We are convinced that the terms “ personal, living, or family expenses” referred to in section 215, supra, were intended by the Congress to be applied in the ordinarily accepted sense of those words and not in the broad and sweeping sense in which the respondent is seeking to apply them. Simply because the amounts in question happen to be “ living ” expenses in a strict sense does not prevent them from being deductible if they are ordinary and necessary and are shown to have been incurred in carrying on his trade or business and are clearly in addition to his living expenses at the usual place of abode which he maintains for his mother and sister. The Congress undoubtedly intended that the taxpayer’s personal expenditures in maintaining his usual place of abode should not be deducted, but that all expenditures made by the taxpayer in addition to those amounts if incurred in carrying on a trade or business should be deducted in determining net income.

We are satisfied from the evidence that the amounts, namely, 6,600 francs, 9,800 francs and 17,500 francs paid by the petitioner for rent while abroad are reasonable and clearly in addition to his personal, living, or family expenses and that they should be allowed as a deduction in the years in which paid. See Emil B. Meyrowitz, 3 B. T. A. 1327.

Since no evidence has been offered as to the actual dates on which payments of these sums were made or as to the current rate of exchange prevailing at the time of such payments, we hold that these sums should be allowed as deductions and the amounts to be deducted determined by taking the lowest rate of exchange for each *390of the years 1918,1919, and 1920 for the purpose of converting francs into United States currency.

The second allegation of error urged by the petitioner is with respect to the action of the respondent in disallowing as a credit certain taxes paid to the Republic of France.
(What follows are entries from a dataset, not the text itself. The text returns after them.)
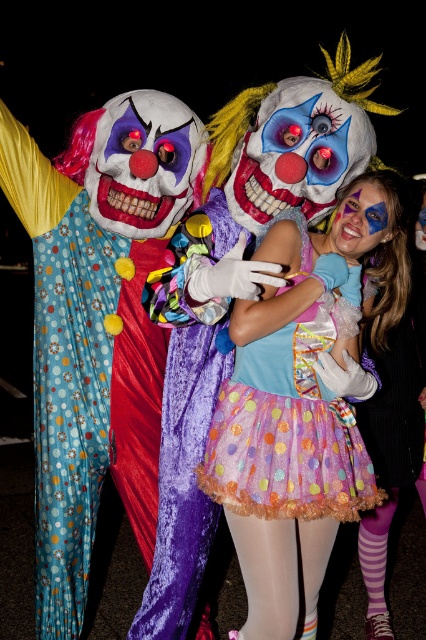 Question: Which of the following is the farthest from the observer?

Choices:
 (A) (236, 397)
 (B) (155, 266)

Answer: (B)

Question: Is polka dot fabric clown at left thinner than pastel polka dot tutu at center?

Choices:
 (A) yes
 (B) no

Answer: (B)

Question: Considering the relative positions of polka dot fabric clown at left and pastel polka dot tutu at center in the image provided, where is polka dot fabric clown at left located with respect to pastel polka dot tutu at center?

Choices:
 (A) below
 (B) above

Answer: (B)

Question: Which point is farther to the camera?

Choices:
 (A) (85, 600)
 (B) (241, 369)

Answer: (A)

Question: Where is polka dot fabric clown at left located in relation to pastel polka dot tutu at center in the image?

Choices:
 (A) above
 (B) below

Answer: (A)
Section 222 of the Revenue Act of 1918 provides in part as follows :

(a) That the tax computed under Part II of this title shall be credited with:
(1) In the ease of a citizen of the United States, the amount of any income, war-profits and excess-profits taxes paid during the taxable year to any foreign country, upon income derived from sources therein, or to any possession of the United States; * * *

Income taxes levied by the French Government during the years in question aTe allowable credits within the meaning of section 222 of the Revenue Act of 1918 provided, of course, that section has been fully complied with. Herbert Ide Keen, 6 B. T. A. 275. The taxes asserted against the petitioner by the French Government for the years 1918, 1919, and 1920 were on income and other miscellaneous properties. The total amount of income taxes assessed were f 6,791.51. The petitioner compromised the taxes originally assessed and finally paid income taxes of f2,989.61 in March, 1922.

No evidence has been offered by the petitioner to show that his books were kept on any other than a cash receipts and disbursements basis, in fact his counsel expressly states that the petitioner makes no contention that he is on anything other than the cash receipts and disbursements basis.

Therefore, in view of the fact that the taxes in question were not paid by the petitioner to the French Government until March, 1922, and finding, as we must, that the books and records of the petitioner were kept on the cash receipts and disbursements basis, the petitioner is not entitled to the credit claimed until those taxes have actually been paid. Albert D. Hewinson, 1 B. T. A. 1080.

Judgment will be entered on 15 days’ notice, wider Rule 50.